Key Takeaway: We want to control extraneous variables so we can be sure the IV is the only thing causing the change in the DV.
6. Designing Observations
If you are watching people, you need a system so you don't miss anything.
• Behavioural Categories: Breaking down a stream of behavior into specific, measurable actions.
Example: If observing "aggression," you might check boxes for "hitting," "shouting," or "pushing."
• Time Sampling: Recording behavior at specific time intervals (e.g., every 30 seconds).
• Event Sampling: Recording every single time a specific behavior happens, no matter when it occurs.
7. Designing Self-Reports
Self-reports involve asking people about themselves via questionnaires or interviews.
• Open Questions: Allow participants to answer in their own words (provides rich detail).
• Closed Questions: Fixed responses (e.g., Yes/No) that are easy to turn into statistics.
Rating Scales
Psychologists love scales to measure attitudes:
• Numerical Rating Scale: Assigning a number (e.g., 1 to 10).
• Likert Rating Scale: Asking how much someone agrees (Strongly Disagree to Strongly Agree).

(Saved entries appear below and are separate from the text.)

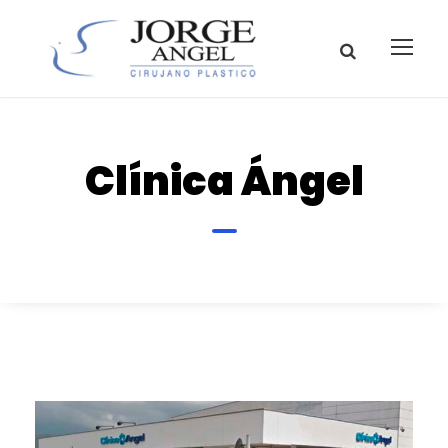
Clínica Ángel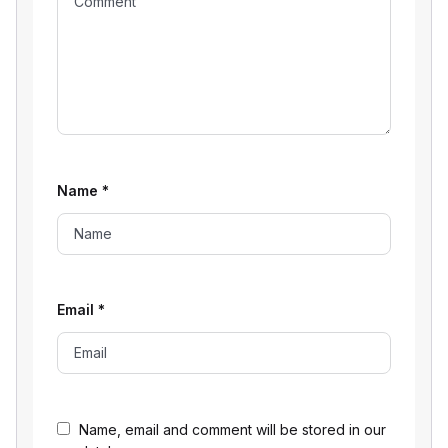
Name
*
Email
*
Name, email and comment will be stored in our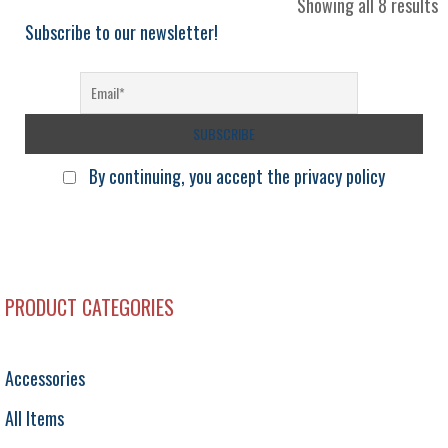
S
Showing all 8 results
b
Subscribe to our newsletter!
l
By continuing, you accept the privacy policy
PRODUCT CATEGORIES
Accessories
All Items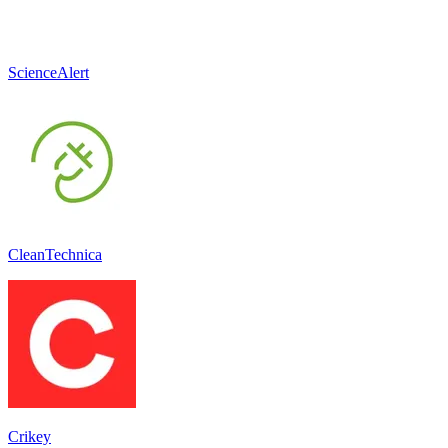
ScienceAlert
CleanTechnica
Crikey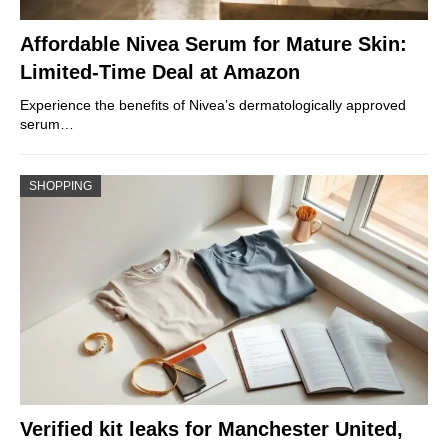
Affordable Nivea Serum for Mature Skin:
Limited-Time Deal at Amazon
Experience the benefits of Nivea’s dermatologically approved
serum…
SHOPPING
Verified kit leaks for Manchester United,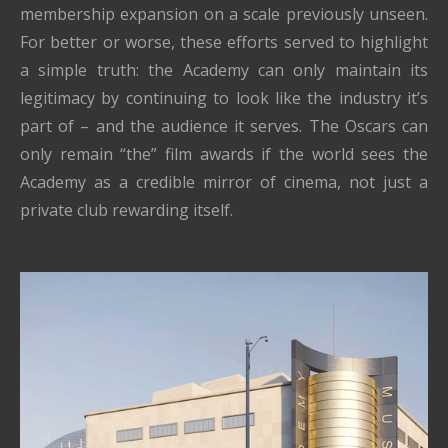
membership expansion on a scale previously unseen.
For better or worse, these efforts served to highlight
a simple truth: the Academy can only maintain its
legitimacy by continuing to look like the industry it’s
part of – and the audience it serves. The Oscars can
only remain “the” film awards if the world sees the
Academy as a credible mirror of cinema, not just a
private club rewarding itself.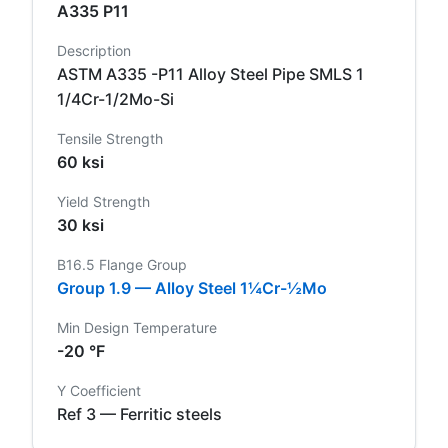
A335 P11
Description
ASTM A335 -P11 Alloy Steel Pipe SMLS 1
1/4Cr-1/2Mo-Si
Tensile Strength
60 ksi
Yield Strength
30 ksi
B16.5 Flange Group
Group 1.9 — Alloy Steel 1¼Cr-½Mo
Min Design Temperature
-20 °F
Y Coefficient
Ref 3 — Ferritic steels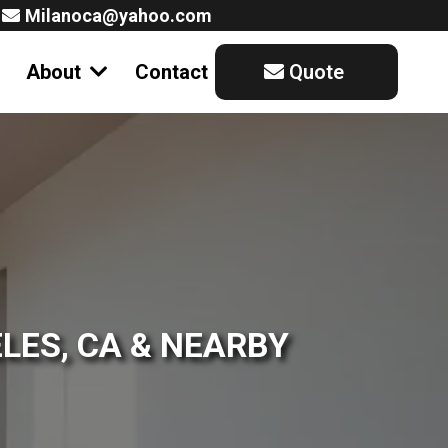
Milanoca@yahoo.com
About
Contact
Quote
LES, CA & NEARBY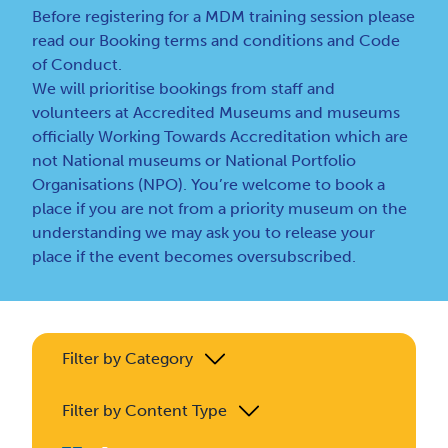
Before registering for a MDM training session please
read our
Booking terms and conditions
and
Code
of Conduct
.
We will prioritise bookings from staff and
volunteers at Accredited Museums and museums
officially Working Towards Accreditation which are
not National museums or National Portfolio
Organisations (NPO). You’re welcome to book a
place if you are not from a priority museum on the
understanding we may ask you to release your
place if the event becomes oversubscribed.
Filter by Category
Filter by Content Type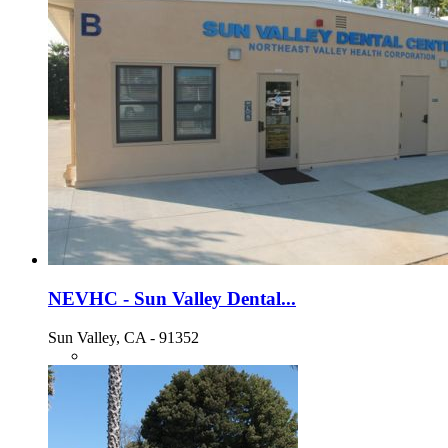
NEVHC - Sun Valley Dental...
Sun Valley, CA - 91352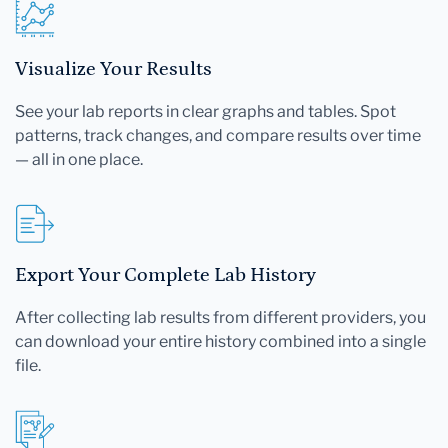
Visualize Your Results
See your lab reports in clear graphs and tables. Spot
patterns, track changes, and compare results over time
— all in one place.
Export Your Complete Lab History
After collecting lab results from different providers, you
can download your entire history combined into a single
file.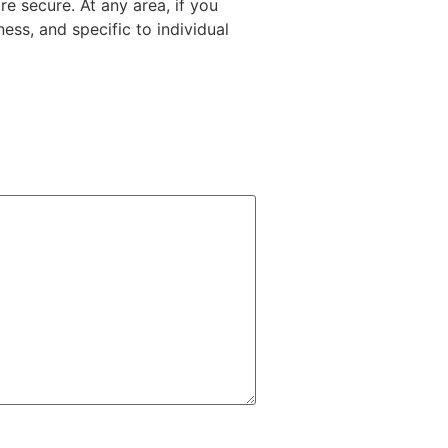
e secure. At any area, if you
ess, and specific to individual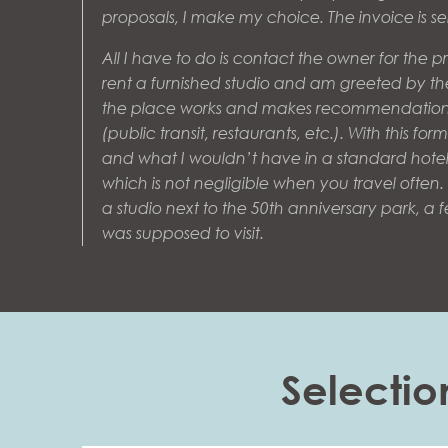
proposals, I make my choice. The invoice is 
All I have to do is contact the owner for the pra
rent a furnished studio and am greeted by t
the place works and makes recommendation
(public transit, restaurants, etc.). With this formu
and what I wouldn’t have in a standard hote
which is not negligible when you travel often. D
a studio next to the 50th anniversary park, a 
was supposed to visit.
Selectio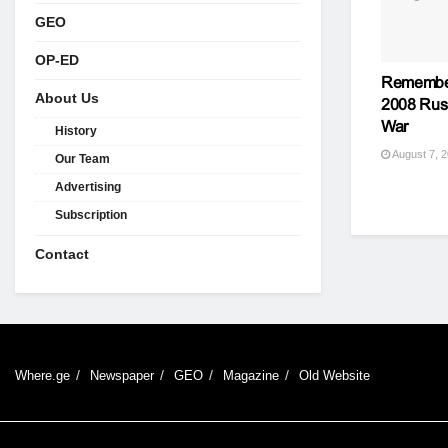
GEO
OP-ED
Remember
About Us
2008 Rus
War
History
August 7, 
Our Team
Advertising
Subscription
Contact
Where.ge
Newspaper
GEO
Magazine
Old Website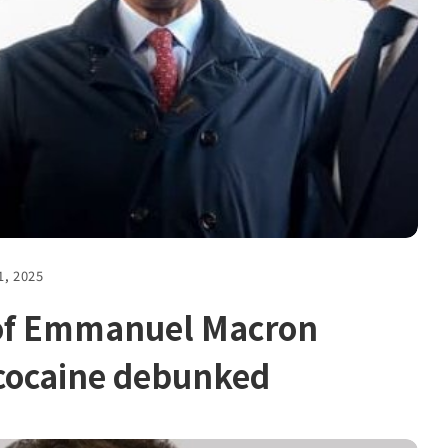
1, 2025
 of Emmanuel Macron
cocaine debunked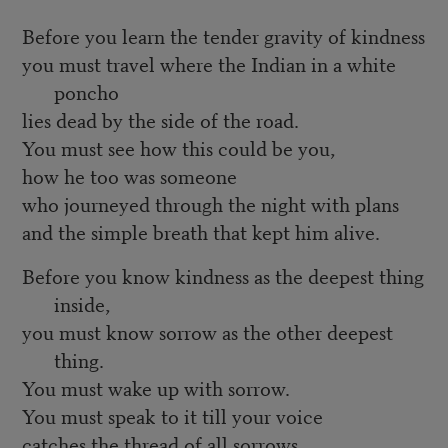
Before you learn the tender gravity of kindness
you must travel where the Indian in a white
poncho
lies dead by the side of the road.
You must see how this could be you,
how he too was someone
who journeyed through the night with plans
and the simple breath that kept him alive.
Before you know kindness as the deepest thing
inside,
you must know sorrow as the other deepest
thing.
You must wake up with sorrow.
You must speak to it till your voice
catches the thread of all sorrows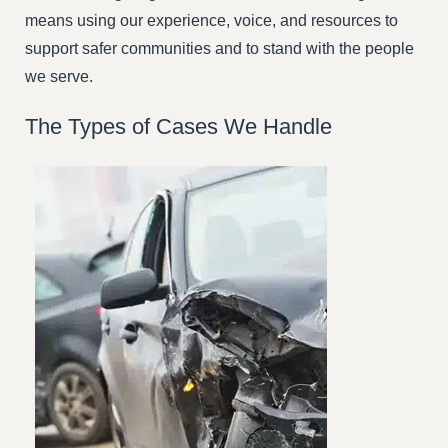
means using our experience, voice, and resources to
support safer communities and to stand with the people
we serve.
The Types of Cases We Handle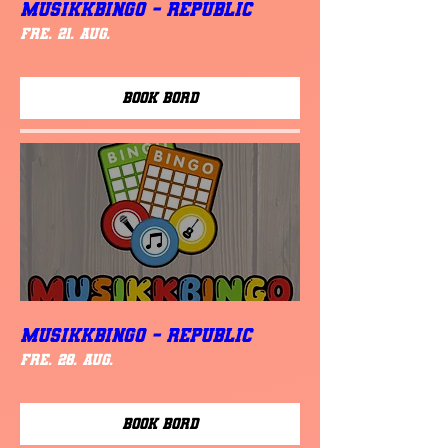
MUSIKKBINGO - Republic
fre. 21. aug.
Book Bord
MUSIKKBINGO - Republic
fre. 28. aug.
Book Bord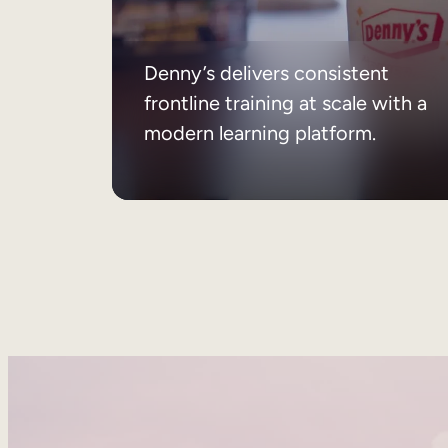
Denny’s delivers consistent
frontline training at scale with a
modern learning platform.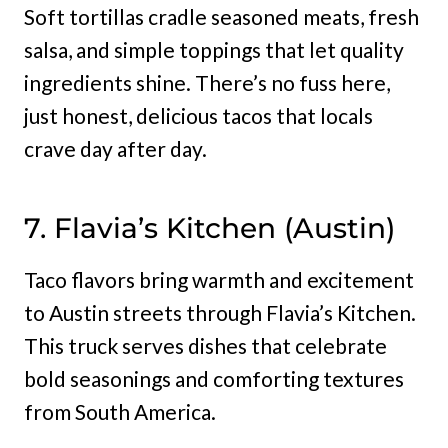
Soft tortillas cradle seasoned meats, fresh
salsa, and simple toppings that let quality
ingredients shine. There’s no fuss here,
just honest, delicious tacos that locals
crave day after day.
7. Flavia’s Kitchen (Austin)
Taco flavors bring warmth and excitement
to Austin streets through Flavia’s Kitchen.
This truck serves dishes that celebrate
bold seasonings and comforting textures
from South America.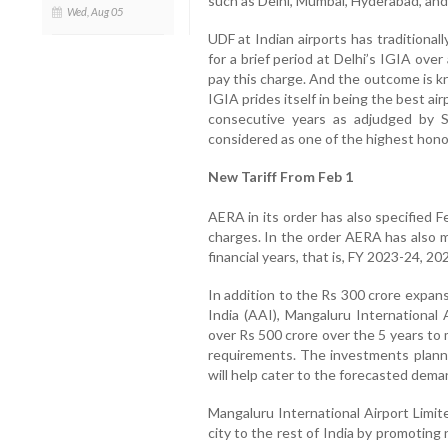
such as Delhi, Mumbai, Hyderabad, and
Wed, Aug 05
UDF at Indian airports has traditional
for a brief period at Delhi’s IGIA ove
pay this charge. And the outcome is k
IGIA prides itself in being the best air
consecutive years as adjudged by S
considered as one of the highest honors
New Tariff From Feb 1
AERA in its order has also specified 
charges. In the order AERA has also 
financial years, that is, FY 2023-24, 2
In addition to the Rs 300 crore expan
India (AAI), Mangaluru International 
over Rs 500 crore over the 5 years to 
requirements. The investments planne
will help cater to the forecasted deman
Mangaluru International Airport Limit
city to the rest of India by promotin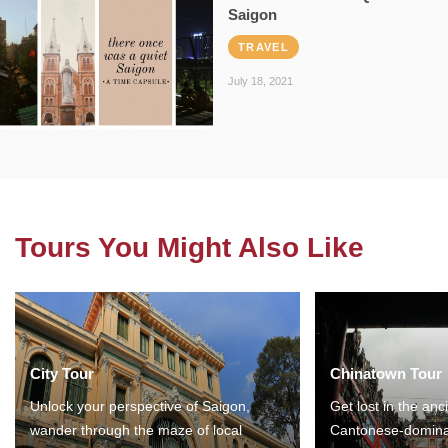
Saigon
TRAVEL
July 18, 2021
Tours You Might Also Like
City Tour
Chinatown Tour
Unlock your perspective of Saigon,
Get lost in the anc
wander through the maze of local
Cantonese-domina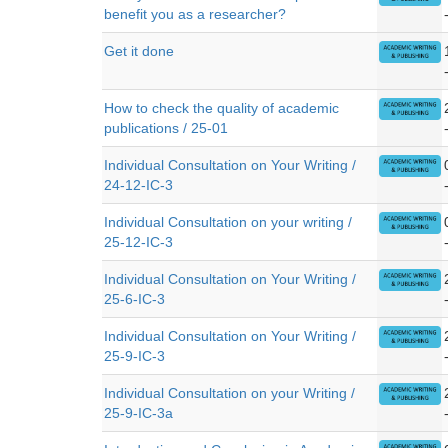
benefit you as a researcher?
Get it done
How to check the quality of academic
publications / 25-01
Individual Consultation on Your Writing /
24-12-IC-3
Individual Consultation on your writing /
25-12-IC-3
Individual Consultation on Your Writing /
25-6-IC-3
Individual Consultation on Your Writing /
25-9-IC-3
Individual Consultation on your Writing /
25-9-IC-3a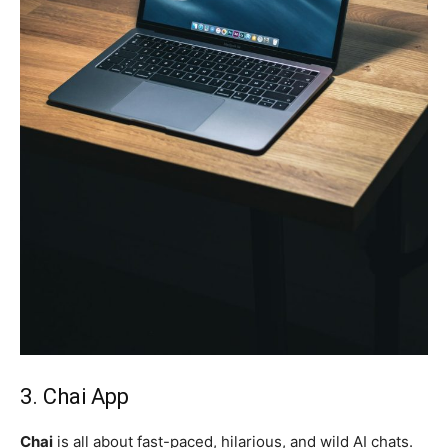
3. Chai App
Chai
is all about fast-paced, hilarious, and wild AI chats.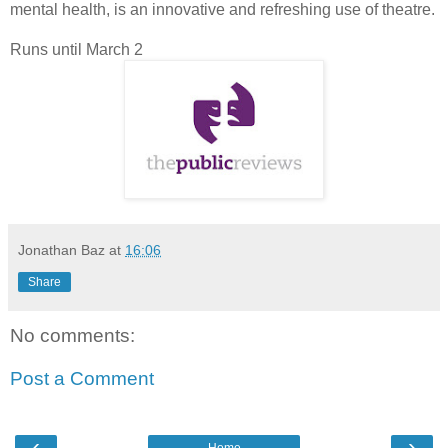
mental health, is an innovative and refreshing use of theatre.
Runs until March 2
Jonathan Baz
at
16:06
Share
No comments:
Post a Comment
‹
›
Home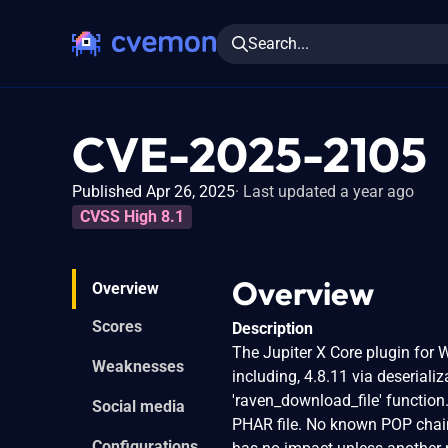
Search...
CVE-2025-2105
Published Apr 26, 2025
Last updated a year ago
CVSS High 8.1
Overview
Overview
Scores
Description
The Jupiter X Core plugin for W
Weaknesses
including, 4.8.11 via deserializ
'raven_download_file' function.
Social media
PHAR file. No known POP chain 
Configurations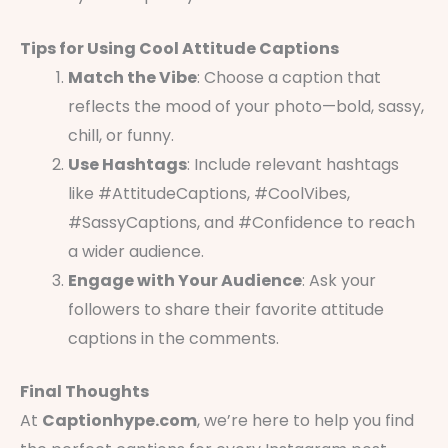
Tips for Using Cool Attitude Captions
Match the Vibe
: Choose a caption that
reflects the mood of your photo—bold, sassy,
chill, or funny.
Use Hashtags
: Include relevant hashtags
like #AttitudeCaptions, #CoolVibes,
#SassyCaptions, and #Confidence to reach
a wider audience.
Engage with Your Audience
: Ask your
followers to share their favorite attitude
captions in the comments.
Final Thoughts
At
Captionhype.com
, we’re here to help you find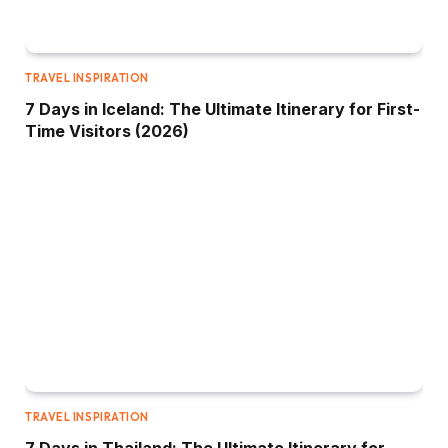
TRAVEL INSPIRATION
7 Days in Iceland: The Ultimate Itinerary for First-
Time Visitors (2026)
TRAVEL INSPIRATION
7 Days in Thailand: The Ultimate Itinerary for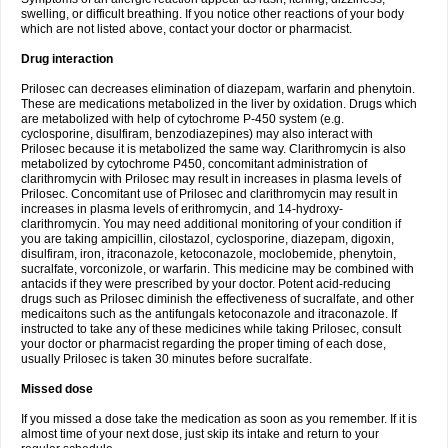
swelling, or difficult breathing. If you notice other reactions of your body
which are not listed above, contact your doctor or pharmacist.
Drug interaction
Prilosec can decreases elimination of diazepam, warfarin and phenytoin.
These are medications metabolized in the liver by oxidation. Drugs which
are metabolized with help of cytochrome P-450 system (e.g.
cyclosporine, disulfiram, benzodiazepines) may also interact with
Prilosec because it is metabolized the same way. Clarithromycin is also
metabolized by cytochrome P450, concomitant administration of
clarithromycin with Prilosec may result in increases in plasma levels of
Prilosec. Concomitant use of Prilosec and clarithromycin may result in
increases in plasma levels of erithromycin, and 14-hydroxy-
clarithromycin. You may need additional monitoring of your condition if
you are taking ampicillin, cilostazol, cyclosporine, diazepam, digoxin,
disulfiram, iron, itraconazole, ketoconazole, moclobemide, phenytoin,
sucralfate, vorconizole, or warfarin. This medicine may be combined with
antacids if they were prescribed by your doctor. Potent acid-reducing
drugs such as Prilosec diminish the effectiveness of sucralfate, and other
medicaitons such as the antifungals ketoconazole and itraconazole. If
instructed to take any of these medicines while taking Prilosec, consult
your doctor or pharmacist regarding the proper timing of each dose,
usually Prilosec is taken 30 minutes before sucralfate.
Missed dose
If you missed a dose take the medication as soon as you remember. If it is
almost time of your next dose, just skip its intake and return to your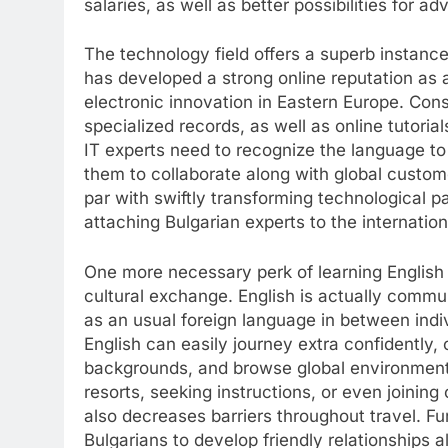
salaries, as well as better possibilities for ad
The technology field offers a superb instance 
has developed a strong online reputation as
electronic innovation in Eastern Europe. Con
specialized records, as well as online tutoria
IT experts need to recognize the language to c
them to collaborate along with global custome
par with swiftly transforming technological pa
attaching Bulgarian experts to the internatio
One more necessary perk of learning English i
cultural exchange. English is actually commu
as an usual foreign language in between indi
English can easily journey extra confidently
backgrounds, and browse global environments
resorts, seeking instructions, or even joining 
also decreases barriers throughout travel. Fu
Bulgarians to develop friendly relationships 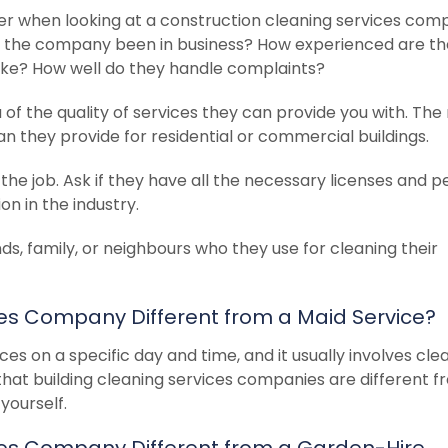
er when looking at a construction cleaning services com
as the company been in business? How experienced are th
like? How well do they handle complaints?
a of the quality of services they can provide you with. The
an they provide for residential or commercial buildings.
the job. Ask if they have all the necessary licenses and p
on in the industry.
nds, family, or neighbours who they use for cleaning their
ces Company Different from a Maid Service?
ces on a specific day and time, and it usually involves cle
that building cleaning services companies are different 
yourself.
ices Company Different from a Garden-Hire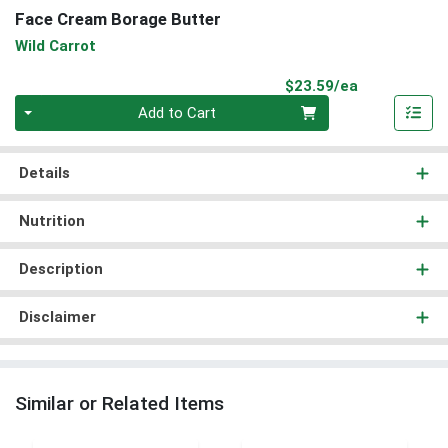
Face Cream Borage Butter
Wild Carrot
Product Pri
$23.59/ea
Quantity 0
Add to Cart
Details
Nutrition
Description
Disclaimer
Similar or Related Items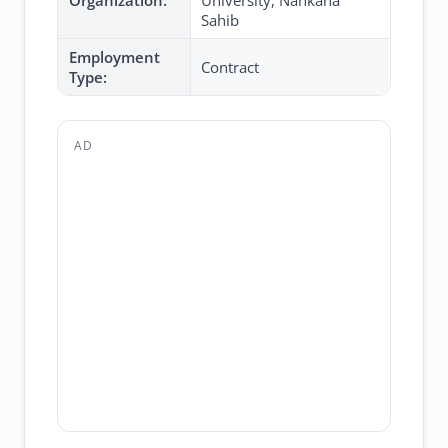
Organization:
University, Nankana
Sahib
Employment
Contract
Type:
AD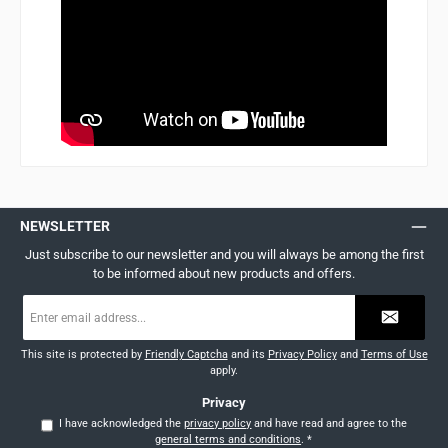
NEWSLETTER
Just subscribe to our newsletter and you will always be among the first
to be informed about new products and offers.
Email
address
*
This site is protected by
Friendly Captcha
and its
Privacy Policy
and
Terms of Use
apply.
Privacy
I have acknowledged the
privacy policy
and have read and agree to the
general terms and conditions
.
*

• Semantic Differential Rating Scale: Using opposite adjectives at either end of a scale.
Example: Happy [ ] [ ] [ ] [ ] [ ] Sad.
Did you know? The Likert scale is named after its creator, Rensis Likert! It’s the most common way psychologists measure attitudes today.
Summary: Planning Checklist
Before starting your research, make sure you have:
1. A clear Aim and Hypothesis.
2. A Target Population and Sampling Technique.
3. A decided Experimental Design (e.g., Repeated Measures).
4. Operationalised your IV and DV.
5. Controlled your Extraneous Variables.
Don't worry if this seems tricky at first! The more you look at actual studies (Core Studies), the more these "blueprint" steps will make sense.